Avancées sur les organoïdes cérébraux : surveillance en direct des cellules et vieillissement accéléré dans l'espace
Des chercheurs ont développé un flux de travail intégré d'imagerie en direct des cellules et de cytométrie pour surveiller la différenciation des organoïdes cérébraux. Par ailleurs, des expériences à bord de la Station spatiale internationale montrent que la microgravité accélère le vieillissement des organoïdes d'environ une décennie en 30 jours, offrant un modèle plus rapide pour les maladies neurodégénératives. Ces avancées pourraient améliorer la découverte de médicaments et la recherche sur le développement neurologique.
Les organoïdes cérébraux — modèles tridimensionnels du développement du cerveau humain cultivés à partir de cellules souches — progressent sur deux fronts : des chercheurs ont développé un flux de travail intégré combinant l'imagerie en direct des cellules et la cytométrie à haut débit pour surveiller la différenciation des organoïdes, tandis que des expériences à bord de la Station spatiale internationale ont révélé que la microgravité accélère le vieillissement moléculaire de ces organoïdes d'environ une décennie en seulement 30 jours.
En 2019, des organoïdes cérébraux sont revenus de l'ISS après 30 jours en orbite.
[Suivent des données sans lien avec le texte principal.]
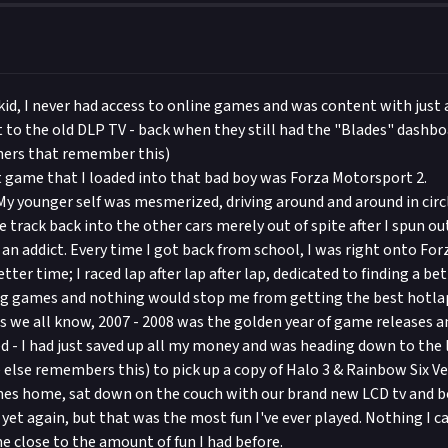
kid, I never had access to online games and was content with just a
t to the old DLP TV - back when they still had the "Blades" dashbo
hers that remember this)
st game that I loaded into that bad boy was Forza Motorsport 2.
y younger self was mesmerized, driving around and around in circ
track back into the other cars merely out of spite after I spun ou
f an addict. Every time I got back from school, I was right onto Fo
etter time; I raced lap after lap after lap, dedicated to finding a be
ing games and nothing would stop me from getting the best hotla
as we all know, 2007 - 2008 was the golden year of game releases a
d - I had just saved up all my money and was heading down to the 
else remembers this) to pick up a copy of Halo 3 & Rainbow Six V
s home, sat down on the couch with our brand new LCD tv and boo
k yet again, but that was the most fun I've ever played. Nothing I ca
me close to the amount of fun I had before.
Le neuroscientifique Alysson Muotri de l'UC San Diego a constaté que les horloges moléculaires à l'intérieur des neurones des organoïdes avaient avancé d'environ 10 ans, indiquant une sénescence accélérée. « Ce fut le moment eurêka », a déclaré Muotri. « C'est la sénescence qui se produit en temps accéléré. » Cela suggère que le vol spatial pourrait accélérer les processus moléculaires liés aux maladies neurodégénératives comme Alzheimer, Parkinson et la SLA. Parce que les neurones accumulent des dommages lentement tout au long de la vie sur Terre, les organoïdes cérébraux dans l'espace pourraient servir de modèles plus rapides, permettant aux chercheurs d'observer plus tôt les signaux liés à la maladie et de tester plus rapidement les interventions.
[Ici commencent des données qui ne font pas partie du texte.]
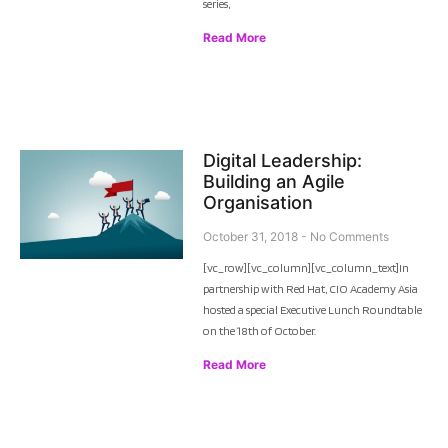
series,
Read More
Digital Leadership:
Building an Agile
Organisation
October 31, 2018
No Comments
[vc_row][vc_column][vc_column_text]In
partnership with Red Hat, CIO Academy Asia
hosted a special Executive Lunch Roundtable
on the 18th of October.
Read More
Les organoïdes cérébraux sont dérivés de cellules souches pluripotentes induites (iPSC) provenant de la peau ou du sang d'un patient. Ils s'auto-organisent en structures tridimensionnelles qui imitent les régions du cerveau humain, portant la génétique du donneur. Bien qu'ils manquent de la complexité complète d'un cerveau humain — pas de système vasculaire, pas de contribution sensorielle — ils fournissent un modèle pertinent pour l'homme que les études animales ne peuvent souvent pas reproduire.
Pour relever le défi de la standardisation et de la mise à l'échelle du développement des organoïdes, les chercheurs ont développé une approche multiplateforme qui intègre l'imagerie en direct des cellules avec l'analyse d'images automatisée et la cytométrie. Le flux de travail capture les changements dynamiques de la morphologie et de l'expression des marqueurs tout au long de la différenciation des organoïdes cérébraux, permettant un suivi phénotypique longitudinal combiné à une analyse cellulaire à haut contenu. Cela vise à générer des données fiables, reproductibles et exploitables, soutenant la recherche sur le développement neurologique, les tests de toxicité et la découverte de médicaments de nouvelle génération.
Le laboratoire national de l'ISS est devenu un pôle pour la recherche en neurosciences, avec plusieurs équipes observant des schémas similaires de vieillissement accéléré dans différents contextes expérimentaux. La combinaison d'une surveillance terrestre précise et d'une accélération spatiale pourrait aider à découvrir de nouvelles perspectives sur le développement et les maladies du cerveau.